• _What to do_:
Please repeat all of the records, keeping every word unchanged.

• _Items from a dataset_:
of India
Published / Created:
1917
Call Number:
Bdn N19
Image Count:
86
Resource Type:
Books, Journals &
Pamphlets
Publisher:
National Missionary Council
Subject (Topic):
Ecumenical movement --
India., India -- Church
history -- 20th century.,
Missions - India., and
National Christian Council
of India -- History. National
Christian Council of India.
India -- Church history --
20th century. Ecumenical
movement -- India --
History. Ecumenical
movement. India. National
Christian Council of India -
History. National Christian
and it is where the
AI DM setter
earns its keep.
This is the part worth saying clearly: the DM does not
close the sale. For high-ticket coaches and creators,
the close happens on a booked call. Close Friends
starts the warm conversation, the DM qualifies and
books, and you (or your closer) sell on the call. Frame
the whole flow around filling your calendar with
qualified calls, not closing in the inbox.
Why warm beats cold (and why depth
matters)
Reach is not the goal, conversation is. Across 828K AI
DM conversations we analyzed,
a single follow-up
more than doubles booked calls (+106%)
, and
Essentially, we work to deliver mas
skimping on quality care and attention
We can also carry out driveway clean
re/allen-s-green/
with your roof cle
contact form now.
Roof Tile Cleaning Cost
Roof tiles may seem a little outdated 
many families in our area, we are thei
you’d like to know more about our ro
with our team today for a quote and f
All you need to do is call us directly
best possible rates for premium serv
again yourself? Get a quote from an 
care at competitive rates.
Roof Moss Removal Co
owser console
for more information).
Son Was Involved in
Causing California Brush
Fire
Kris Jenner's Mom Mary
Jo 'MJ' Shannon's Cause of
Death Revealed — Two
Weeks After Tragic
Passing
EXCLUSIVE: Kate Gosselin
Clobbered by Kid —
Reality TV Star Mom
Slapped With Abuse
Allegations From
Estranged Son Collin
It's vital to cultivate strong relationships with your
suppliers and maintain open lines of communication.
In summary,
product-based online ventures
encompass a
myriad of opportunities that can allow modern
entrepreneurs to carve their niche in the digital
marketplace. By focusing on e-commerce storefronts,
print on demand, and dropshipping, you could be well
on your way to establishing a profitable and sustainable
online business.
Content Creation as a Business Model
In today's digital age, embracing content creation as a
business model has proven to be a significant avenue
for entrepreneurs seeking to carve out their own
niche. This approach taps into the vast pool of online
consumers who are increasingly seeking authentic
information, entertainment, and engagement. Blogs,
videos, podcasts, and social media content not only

• _Result_:
of India
Published / Created:
1917
Call Number:
Bdn N19
Image Count:
86
Resource Type:
Books, Journals &
Pamphlets
Publisher:
National Missionary Council
Subject (Topic):
Ecumenical movement --
India., India -- Church
history -- 20th century.,
Missions - India., and
National Christian Council
of India -- History. National
Christian Council of India.
India -- Church history --
20th century. Ecumenical
movement -- India --
History. Ecumenical
movement. India. National
Christian Council of India -
History. National Christian
and it is where the
AI DM setter
earns its keep.
This is the part worth saying clearly: the DM does not
close the sale. For high-ticket coaches and creators,
the close happens on a booked call. Close Friends
starts the warm conversation, the DM qualifies and
books, and you (or your closer) sell on the call. Frame
the whole flow around filling your calendar with
qualified calls, not closing in the inbox.
Why warm beats cold (and why depth
matters)
Reach is not the goal, conversation is. Across 828K AI
DM conversations we analyzed,
a single follow-up
more than doubles booked calls (+106%)
, and
Essentially, we work to deliver mas
skimping on quality care and attention
We can also carry out driveway clean
re/allen-s-green/
with your roof cle
contact form now.
Roof Tile Cleaning Cost
Roof tiles may seem a little outdated 
many families in our area, we are thei
you’d like to know more about our ro
with our team today for a quote and f
All you need to do is call us directly
best possible rates for premium serv
again yourself? Get a quote from an 
care at competitive rates.
Roof Moss Removal Co
owser console
for more information).
Son Was Involved in
Causing California Brush
Fire
Kris Jenner's Mom Mary
Jo 'MJ' Shannon's Cause of
Death Revealed — Two
Weeks After Tragic
Passing
EXCLUSIVE: Kate Gosselin
Clobbered by Kid —
Reality TV Star Mom
Slapped With Abuse
Allegations From
Estranged Son Collin
It's vital to cultivate strong relationships with your
suppliers and maintain open lines of communication.
In summary,
product-based online ventures
encompass a
myriad of opportunities that can allow modern
entrepreneurs to carve their niche in the digital
marketplace. By focusing on e-commerce storefronts,
print on demand, and dropshipping, you could be well
on your way to establishing a profitable and sustainable
online business.
Content Creation as a Business Model
In today's digital age, embracing content creation as a
business model has proven to be a significant avenue
for entrepreneurs seeking to carve out their own
niche. This approach taps into the vast pool of online
consumers who are increasingly seeking authentic
information, entertainment, and engagement. Blogs,
videos, podcasts, and social media content not only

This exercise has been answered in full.